RJ Manke is Making History This Summer Before Playing Final College Golf Season at Washington


 RJ Manke wanted to join the rest of his family in becoming a Washington Husky.

He had four great years of golf at Pepperdine and was part of a national title team this spring while also finishing his bachelor's degree, but was ready for something new in his final season of athletic eligibility.

When he entered the transfer portal, there was no doubt which school he would pick.

"My parents both graduated from (Washington), and met there while going to school," Manke, a Lakewood resident, said Sunday at Chambers Bay, where he is preparing for the prestigious Pacific Coast Amateur that starts Tuesday at the University Place course. "And my brother and sister graduated from there a couple of years ago. So I will be the fifth Husky in my family."

Talk about good fortune for UW men's golf coach Alan Murray. He didn't have to do much selling to get a player who is No. 10 all-time on Pepperdine's career scoring list (72.66), has two wins and eight top-10 finishes.

"It's not often a guy with his résumé and ranked as high as he is (No. 70 in the world amateur rankings) becomes available," Murray said. "He really and truly wants to come to Washington.

"It's a dream scenario for us. Adding RJ definitely makes us stronger. He's won individually and he played at Pepperdine, which just won a national championship. He has a level of experience that is extremely rare. He gets college golf and is an excellent student as well."

If there was any doubt as to what kind of player the Huskies were getting, Manke won the Washington Amateur by seven shots earlier this month with a three-round total of 15-under 201 at the Olympic Course at Gold Mountain Golf Club in Bremerton.

Manke, who also won the event in 2018, became the first person in 52 years to win the event twice.

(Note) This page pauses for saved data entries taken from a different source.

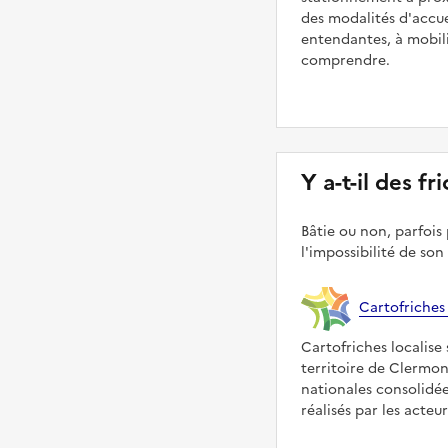
des modalités d'accue
entendantes, à mobilit
comprendre.
Y a-t-il des f
Bâtie ou non, parfois 
l'impossibilité de son
Cartofriches
Cartofriches localise 
territoire de Clermon
nationales consolidé
réalisés par les acteu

"I had no idea until the interview coming off the 18th," Manke said of the historic  significance. "That was pretty cool. There have been a lot of people coming through Washington golf, and who have played in the state am (amateur), and to do it twice is awesome. To win any tournament once is a feat, and twice is really special."

That win moved him to a personal-best No. 70 in the world rankings. Good performances at the Pacific Coast Amateur and the upcoming Western Intercollegiate could move him into the top 50 of the world rankings, which would make him exempt for the U.S. Amateur in August.

That is Manke's only path to play in that tournament because he did not advance in qualifying.

"I am looking now (at the world rankings), because it's relevant and it can make a difference, but for the most part it doesn't really mean anything to me," he said.

But a top-70 ranking is heady stuff for a player who said, "I wasn't good enough out of high school" to play at Washington.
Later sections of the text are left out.